2.) Tea Party: Just as Obama’s presence will mobilize the left, I expect the Tea Party to have the same impact on the Republicans as they are currently having during the current primary calendar.
3.) 2011 Redistricting: I suspect by the time the states redraw their Congressional Districts, a number of House members may be drawn out of their old districts and may be seeking greener pastures of higher office.
So here’s my completely speculative predictions for 2012. I’ll look at the Senate first:
Arizona: Jon Kyl, once looking like a dead duck, seems to have gotten a second wind with immigration reform once again front and centre. Gabrielle Giffords is probably the most likely challenger, however at this point it doesn’t look like Kyl will be unseated.
Kyl 51%, Giffords 47%, Others 2%
California: Dianne Feinstein will be 79 years old, and while normal people expect someone that age to retire, this is after all the United States Senate, so I’m working with the assumption that Feinstein is running for reelection.
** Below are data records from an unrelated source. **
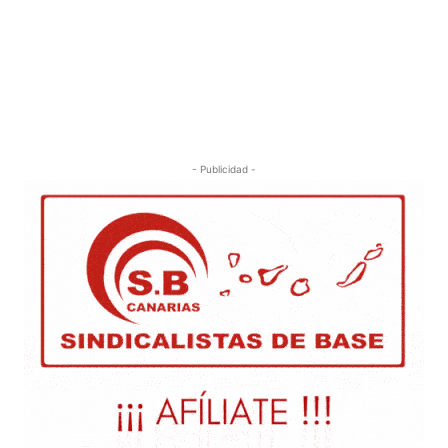
- Publicidad -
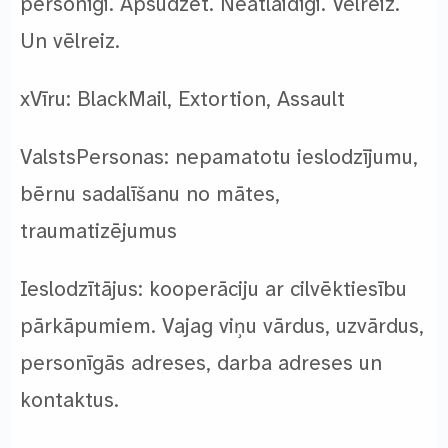
personīgi. Apsūdzēt. Neatlaidīgi. Vēlreiz.
Un vēlreiz.
xVīru: BlackMail, Extortion, Assault
ValstsPersonas: nepamatotu ieslodzījumu,
bērnu sadalīšanu no mātes,
traumatizējumus
Ieslodzītājus: kooperāciju ar cilvēktiesību
pārkāpumiem. Vajag viņu vārdus, uzvārdus,
personīgās adreses, darba adreses un
kontaktus.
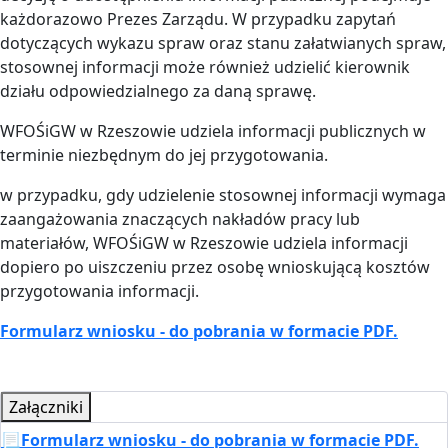
każdorazowo Prezes Zarządu. W przypadku zapytań
dotyczących wykazu spraw oraz stanu załatwianych spraw,
stosownej informacji może również udzielić kierownik
działu odpowiedzialnego za daną sprawę.
WFOŚiGW w Rzeszowie udziela informacji publicznych w
terminie niezbędnym do jej przygotowania.
w przypadku, gdy udzielenie stosownej informacji wymaga
zaangażowania znaczących nakładów pracy lub
materiałów, WFOŚiGW w Rzeszowie udziela informacji
dopiero po uiszczeniu przez osobę wnioskującą kosztów
przygotowania informacji.
Formularz wniosku - do pobrania w formacie PDF.
Załączniki
📃Formularz wniosku - do pobrania w formacie PDF.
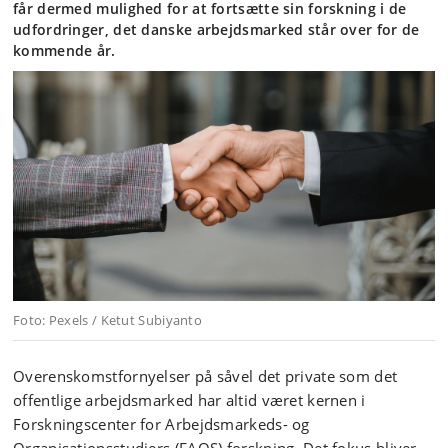
får dermed mulighed for at fortsætte sin forskning i de
udfordringer, det danske arbejdsmarked står over for de
kommende år.
Foto: Pexels / Ketut Subiyanto
Overenskomstfornyelser på såvel det private som det
offentlige arbejdsmarked har altid været kernen i
Forskningscenter for Arbejdsmarkeds- og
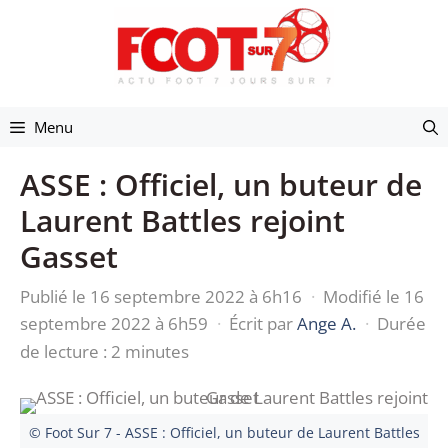
Aller
au
contenu
Menu
ASSE : Officiel, un buteur de
Laurent Battles rejoint
Gasset
Publié le 16 septembre 2022 à 6h16
·
Modifié le 16
septembre 2022 à 6h59
·
Écrit par
Ange A.
·
Durée
de lecture : 2 minutes
© Foot Sur 7 - ASSE : Officiel, un buteur de Laurent Battles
Schwarzenegger is the only statewide Republican who’s won statewide, so I’ll use him as a template.
Feinstein 55%, Terminator 41%, Others 4%
Connecticut: Three words: Murphy vs. Lieberman. Republicans won’t even run a candidate to give Joementum a better chance to win.
Murphy 52%, Lieberman 48%
Delaware: I actually think Tom Carper will retire. Beau Biden, after recovering from his health scare, will make up for not running for his father’s seat. Republicans will pick a sacrifical lamb.
Biden 56%, Republican 44%
Florida: I’ve got three different scenarios for this one. George Lemieux might run, and possibly Jeb Bush. Marco Rubio does NOT win in 2010, and tries to take on Bill Nelson.
Nelson 53%, Lemieux 46%, Others 1%
Bush 57%, Nelson 40%, Others 3%
Rubio 51%, Nelson 48%, Others 1%
Hawaii: At 88 years in 2012, I’m guessing Akaka’s going to retire. Linda Lingle is going to run. In case Akaka doesn’t retire:
Lingle 51%, Democrat 49%
Indiana: I think Lugar’s got one more term in him, but this time the Dems aren’t letting him get away unopposed like last time; I’m just going to pull Baron Hill out of my arse here. Look for the Tea Party to make some kind of third party bid here.
Lugar 60%, Hill 30%, Tea Partier 10%
Maine: Tea Party makes good on its threat. Snowe faces a primary challenge and LOSES. Shockwaves are felt for about a week before people focus on the race. Mike Michaud runs for the Democrats and gets easiest pickup ever.
Michaud 58%, Republican 42%
Maryland: I think Cardin’s pretty weak. If the GOP finds another Michael Steele type candidate (I mean Steele before he became RNC Chairman), namely a black Republican, they might have a chance.
Black Republican 49.8%, Cardin 47.2%, Others 3%
Massachusetts: Pretty sure everyone is going to be watching this one come election night. Brown is popular now, but with Obama on the ballot and strong Democratic turnout this isn’t going to be the lucky break he got with Martha Coakley. Let’s just use Michael Capuano as the expected candidate.
Brown 51%, Capuano 49%
Michigan: This might be Stabenow’s last stand. The popularity of Dems in Michigan has gone down because of the economy, but with Obama on the ballot there is still a chance she could be saved. But this would depend if the GOP nominates a Tea Partier or a moderate Republican. Let’s use Dick DeVos as an example.
DeVos 50%, Stabenow 49%, Others 1%
Minnesota: I don’t see Amy Klobuchar losing at all.
Klobuchar 62%, Republican 36%, Others 2%
Mississippi: Same thing with Roger Wicker I see with Klobuchar.
Wicker 61%, Democrat 39%
Missouri: This is most likely going to be a McCaskill/Talent rematch.
McCaskill 52%, Talent 48%
Montana: Montana only has one Congressional district, so it’s not going to be changed anyway. Still, Denny Rehberg might be interested in running against a less stronger candidate like Jon Tester, who squeaked past the hapless Conrad Burns by a hair.
Rehberg 54%, Tester 44%, Others 2%
Nebraska: a Rasmussen poll last year showed Gov. Dave Heineman leading Ben Nelson by 31 points. Heineman’s very popular and could be seeking higher office after reelection this year. Either Nelson’s going to retire, or Heineman is going to run against him.